-- RECORDS TO USE follows --
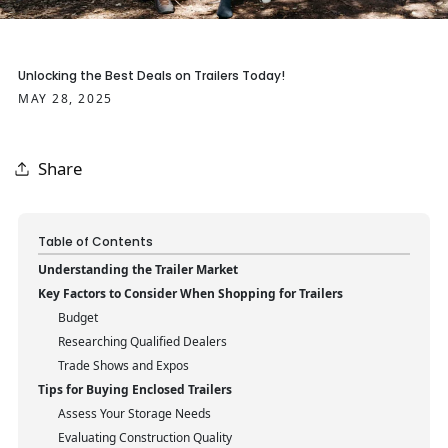
Unlocking the Best Deals on Trailers Today!
MAY 28, 2025
Share
Table of Contents
Understanding the Trailer Market
Key Factors to Consider When Shopping for Trailers
Budget
Researching Qualified Dealers
Trade Shows and Expos
Tips for Buying Enclosed Trailers
Assess Your Storage Needs
Evaluating Construction Quality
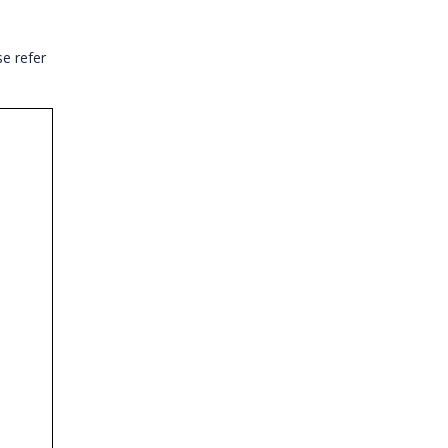
e refer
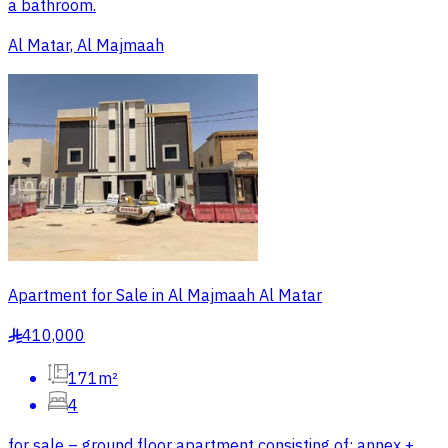
a bathroom.
Al Matar, Al Majmaah
Apartment for Sale in Al Majmaah Al Matar
410,000
§
171m²
4
for sale – ground floor apartment consisting of: annex +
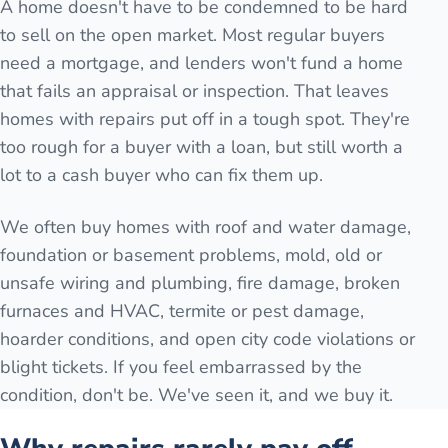
A home doesn't have to be condemned to be hard
to sell on the open market. Most regular buyers
need a mortgage, and lenders won't fund a home
that fails an appraisal or inspection. That leaves
homes with repairs put off in a tough spot. They're
too rough for a buyer with a loan, but still worth a
lot to a cash buyer who can fix them up.
We often buy homes with roof and water damage,
foundation or basement problems, mold, old or
unsafe wiring and plumbing, fire damage, broken
furnaces and HVAC, termite or pest damage,
hoarder conditions, and open city code violations or
blight tickets. If you feel embarrassed by the
condition, don't be. We've seen it, and we buy it.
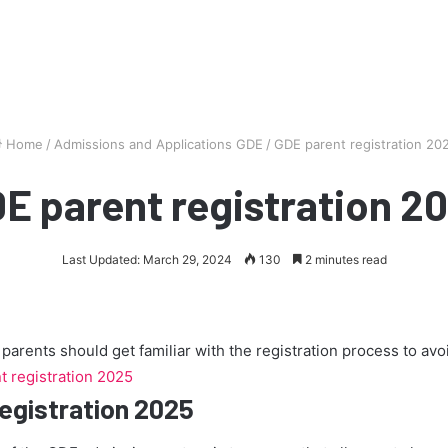
Home
/
Admissions and Applications GDE
/
GDE parent registration 20
E parent registration 2
Last Updated: March 29, 2024
130
2 minutes read
arents should get familiar with the registration process to av
 registration 2025
egistration 2025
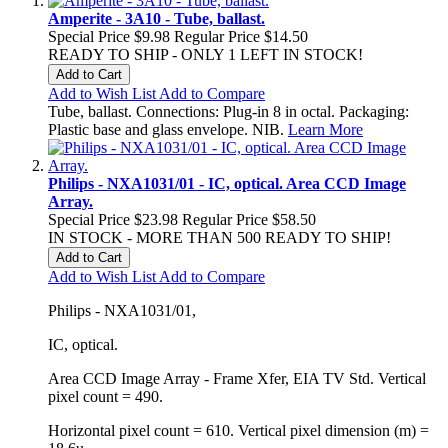
Amperite - 3A10 - Tube, ballast.
Special Price
$9.98
Regular Price
$14.50
READY TO SHIP - ONLY 1 LEFT IN STOCK!
Add to Cart
Add to Wish List
Add to Compare
Tube, ballast. Connections: Plug-in 8 in octal. Packaging:
Plastic base and glass envelope. NIB.
Learn More
Philips - NXA1031/01 - IC, optical. Area CCD Image
Array.
Special Price
$23.98
Regular Price
$58.50
IN STOCK - MORE THAN 500 READY TO SHIP!
Add to Cart
Add to Wish List
Add to Compare
Philips - NXA1031/01,
IC, optical.
Area CCD Image Array - Frame Xfer, EIA TV Std. Vertical
pixel count = 490.
Horizontal pixel count = 610. Vertical pixel dimension (m) =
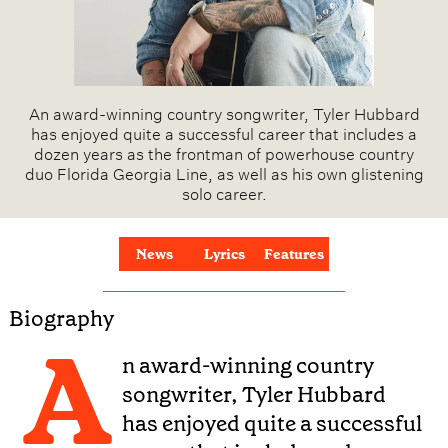
An award-winning country songwriter, Tyler Hubbard
has enjoyed quite a successful career that includes a
dozen years as the frontman of powerhouse country
duo Florida Georgia Line, as well as his own glistening
solo career.
News
Lyrics
Features
Biography
A
n award-winning country
songwriter, Tyler Hubbard
has enjoyed quite a successful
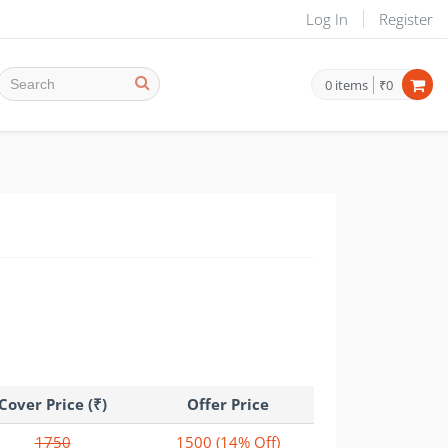
Log In
Register
0
items
₹0
Cover Price (₹)
Offer Price
1750
1500
(14% Off)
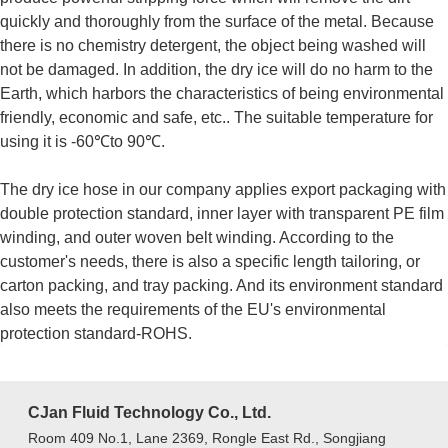
quickly and thoroughly from the surface of the metal. Because
there is no chemistry detergent, the object being washed will
not be damaged. In addition, the dry ice will do no harm to the
Earth, which harbors the characteristics of being environmental
friendly, economic and safe, etc.. The suitable temperature for
using it is -60℃to 90℃.
The dry ice hose in our company applies export packaging with
double protection standard, inner layer with transparent PE film
winding, and outer woven belt winding. According to the
customer's needs, there is also a specific length tailoring, or
carton packing, and tray packing. And its environment standard
also meets the requirements of the EU's environmental
protection standard-ROHS.
CJan Fluid Technology Co., Ltd.
Room 409 No.1, Lane 2369, Rongle East Rd., Songjiang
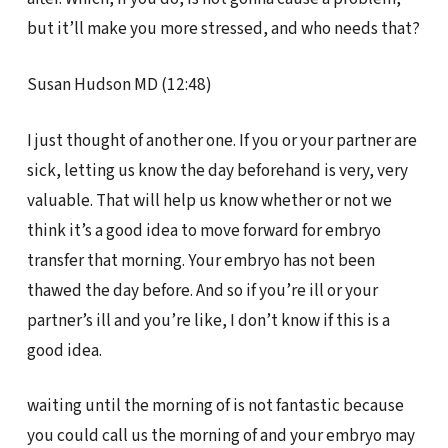
but it’ll make you more stressed, and who needs that?
Susan Hudson MD (12:48)
I just thought of another one. If you or your partner are
sick, letting us know the day beforehand is very, very
valuable. That will help us know whether or not we
think it’s a good idea to move forward for embryo
transfer that morning. Your embryo has not been
thawed the day before. And so if you’re ill or your
partner’s ill and you’re like, I don’t know if this is a
good idea.
waiting until the morning of is not fantastic because
you could call us the morning of and your embryo may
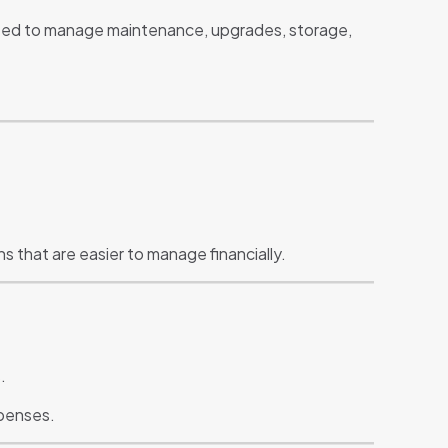
eed to manage maintenance, upgrades, storage,
 that are easier to manage financially.
.
xpenses.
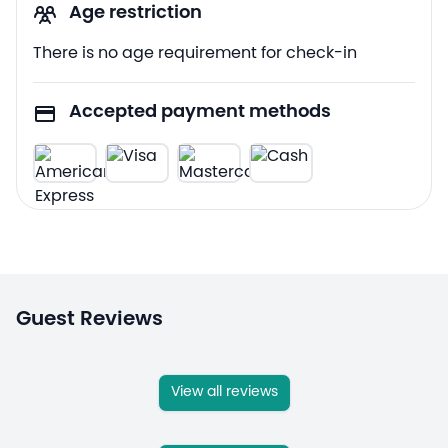
Age restriction
There is no age requirement for check-in
Accepted payment methods
Guest Reviews
View all reviews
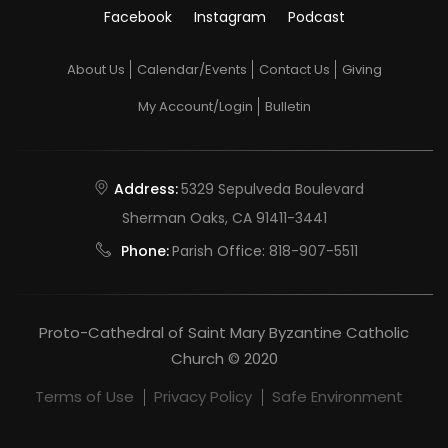
Facebook
Instagram
Podcast
About Us
Calendar/Events
Contact Us
Giving
My Account/Login
Bulletin
Address:
5329 Sepulveda Boulevard
Sherman Oaks, CA 91411-3441
Phone:
Parish Office:
818-907-5511
Proto-Cathedral of Saint Mary Byzantine Catholic
Church © 2020
Terms of Use
Privacy Policy
Safe Environment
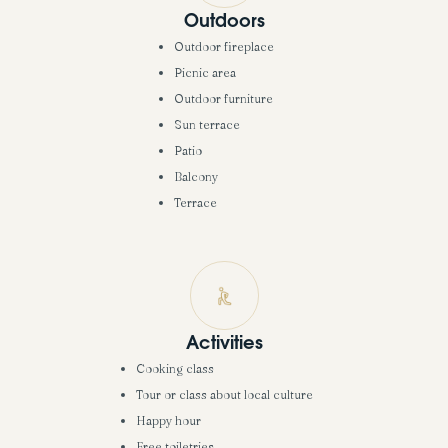
Outdoors
Outdoor fireplace
Picnic area
Outdoor furniture
Sun terrace
Patio
Balcony
Terrace
Activities
Cooking class
Tour or class about local culture
Happy hour
Free toiletries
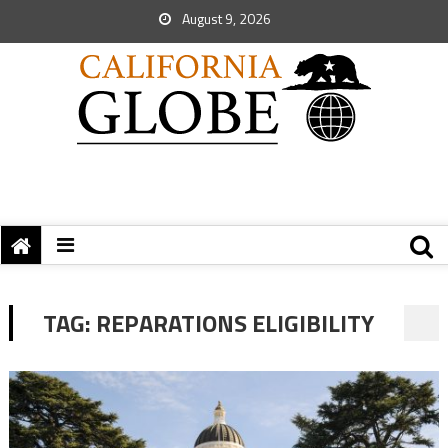
August 9, 2026
TAG:
REPARATIONS ELIGIBILITY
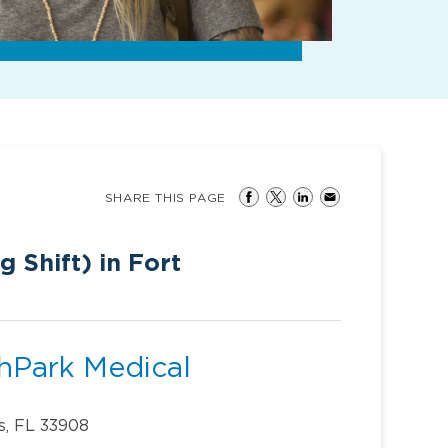
SHARE THIS PAGE
 Shift) in Fort
thPark Medical
s, FL 33908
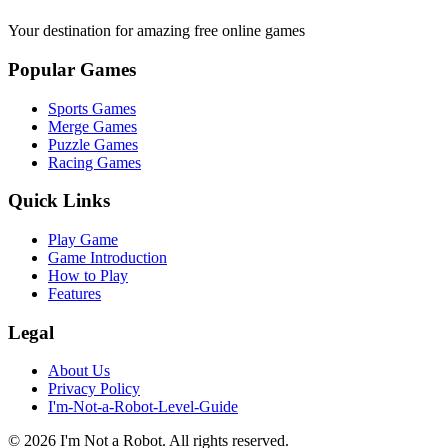
Your destination for amazing free online games
Popular Games
Sports Games
Merge Games
Puzzle Games
Racing Games
Quick Links
Play Game
Game Introduction
How to Play
Features
Legal
About Us
Privacy Policy
I'm-Not-a-Robot-Level-Guide
©
2026
I'm Not a Robot
. All rights reserved.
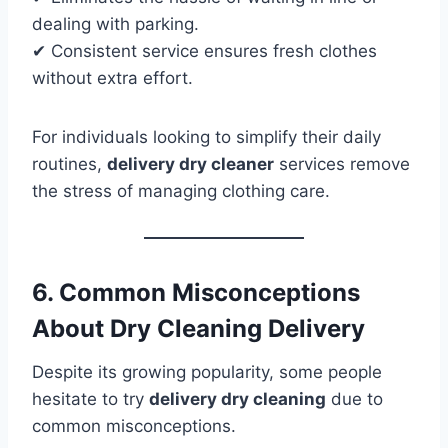
dealing with parking.
✔ Consistent service ensures fresh clothes
without extra effort.
For individuals looking to simplify their daily
routines,
delivery dry cleaner
services remove
the stress of managing clothing care.
6. Common Misconceptions
About Dry Cleaning Delivery
Despite its growing popularity, some people
hesitate to try
delivery dry cleaning
due to
common misconceptions.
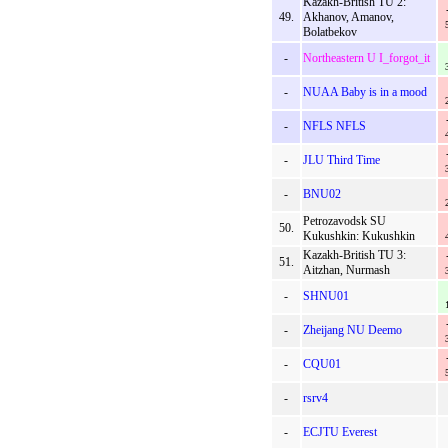
Kazakh-British TU 2:
49.
Akhanov, Amanov,
Bolatbekov
-
Northeastern U I_forgot_it
-
NUAA Baby is in a mood
-
NFLS NFLS
-
JLU Third Time
-
BNU02
Petrozavodsk SU
50.
Kukushkin: Kukushkin
Kazakh-British TU 3:
51.
Aitzhan, Nurmash
-
SHNU01
-
Zheijang NU Deemo
-
CQU01
-
rsrv4
-
ECJTU Everest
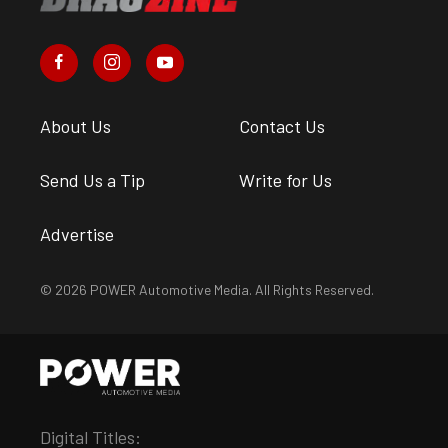
About Us
Contact Us
Send Us a Tip
Write for Us
Advertise
© 2026 POWER Automotive Media. All Rights Reserved.
Digital Titles:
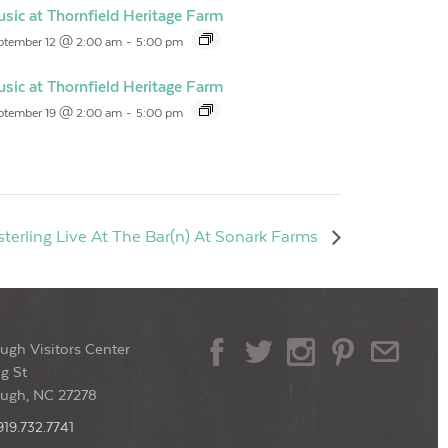
sic at Thornfield Heritage Farm
ptember 12 @ 2:00 am
-
5:00 pm
sic at Thornfield Heritage Farm
ptember 19 @ 2:00 am
-
5:00 pm
terling Live At The Bar(n) At Sonark Farms
ugh Visitors Center
g St
ough, NC 27278
919.732.7741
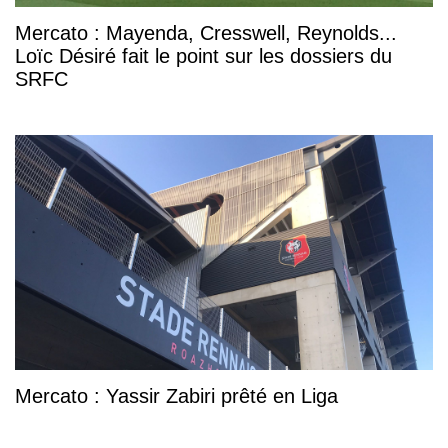
Mercato : Mayenda, Cresswell, Reynolds...
Loïc Désiré fait le point sur les dossiers du
SRFC
Mercato : Yassir Zabiri prêté en Liga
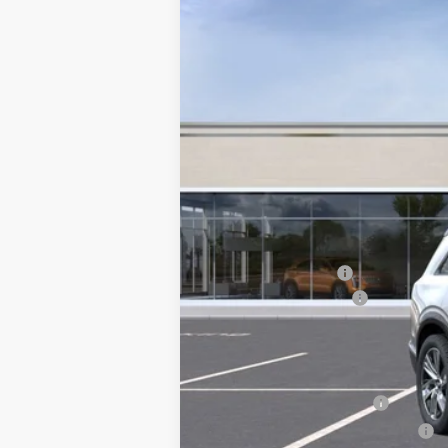
2553 mi
MSRP:
Courtesy Vehicle
Documentation Fee
Key Value Price
Add. Offers you may Qualify F
EV Crossover Loyalty
Competitive Cash Allowance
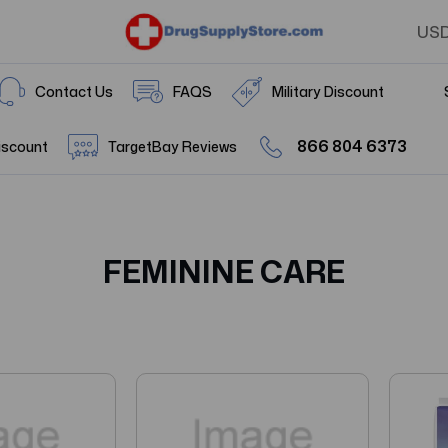
US
Contact Us
FAQS
Military Discount
866 804 6373
iscount
TargetBay Reviews
FEMININE CARE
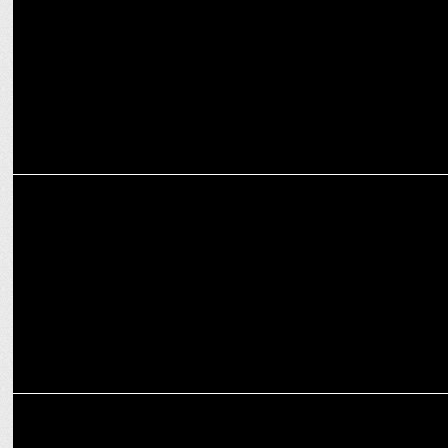
partner
ADVERTISING
Luminous launches #SaveMeinBhiSeva campaign with Sonu Sood
MARKETING
Luminous Power Technologies celebrates association with Sachin
Tendulkar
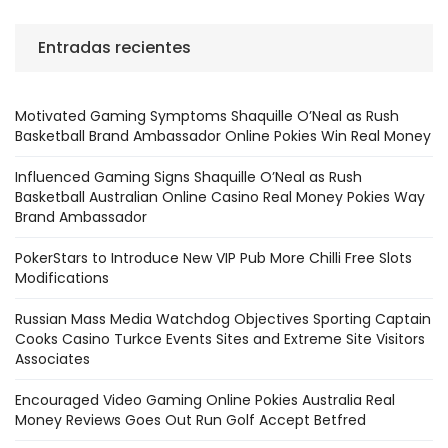
Entradas recientes
Motivated Gaming Symptoms Shaquille O’Neal as Rush
Basketball Brand Ambassador Online Pokies Win Real Money
Influenced Gaming Signs Shaquille O’Neal as Rush
Basketball Australian Online Casino Real Money Pokies Way
Brand Ambassador
PokerStars to Introduce New VIP Pub More Chilli Free Slots
Modifications
Russian Mass Media Watchdog Objectives Sporting Captain
Cooks Casino Turkce Events Sites and Extreme Site Visitors
Associates
Encouraged Video Gaming Online Pokies Australia Real
Money Reviews Goes Out Run Golf Accept Betfred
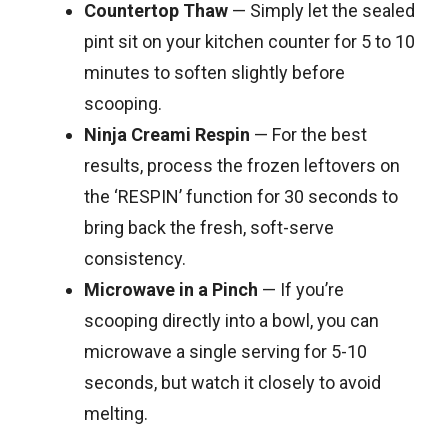
Countertop Thaw
— Simply let the sealed
pint sit on your kitchen counter for 5 to 10
minutes to soften slightly before
scooping.
Ninja Creami Respin
— For the best
results, process the frozen leftovers on
the ‘RESPIN’ function for 30 seconds to
bring back the fresh, soft-serve
consistency.
Microwave in a Pinch
— If you’re
scooping directly into a bowl, you can
microwave a single serving for 5-10
seconds, but watch it closely to avoid
melting.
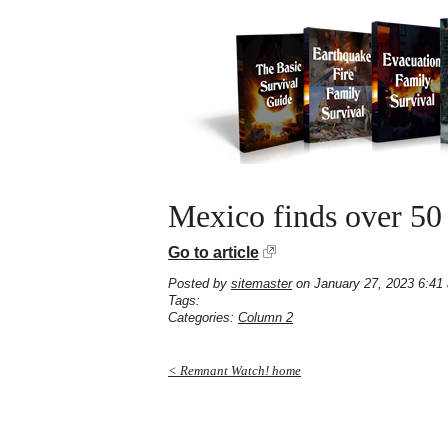
Mexico finds over 50
Go to article
Posted by
sitemaster
on January 27, 2023 6:41
Tags:
Categories:
Column 2
< Remnant Watch! home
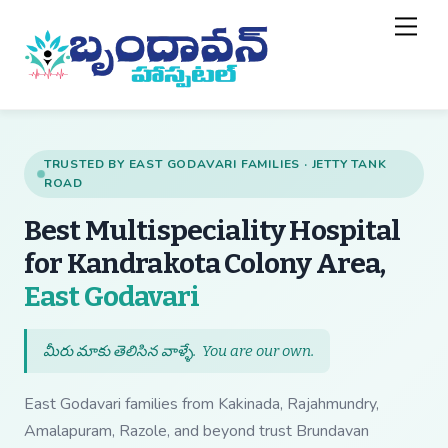
Skip
Back
Men
to
To
content
Top
TRUSTED BY EAST GODAVARI FAMILIES · JETTY TANK
ROAD
Best Multispeciality Hospital
for Kandrakota Colony Area,
— Best Multispecial
East Godavari
మీరు మాకు తెలిసిన వాళ్ళే.
You are our own
.
East Godavari families from Kakinada, Rajahmundry,
Amalapuram, Razole, and beyond trust Brundavan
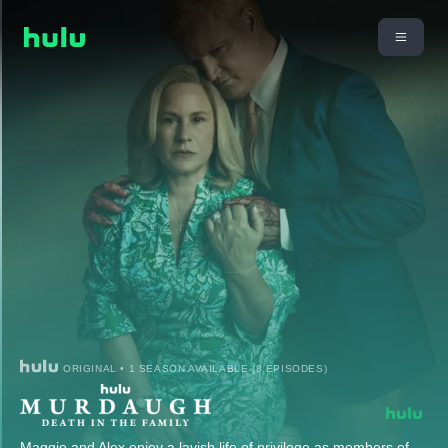
ORIGINAL • 1 SEASON AVAILABLE (8 EPISODES)
Maggie and Alex enjoy a lavish life of privilege as members of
-- RECORDS TO USE concluded --
> **PROBLEM TO SOLVE**
Go through the listing above and list every line that has the word "class".

> **SOLVED EXERCISE**
Cooking class
Tour or class about local culture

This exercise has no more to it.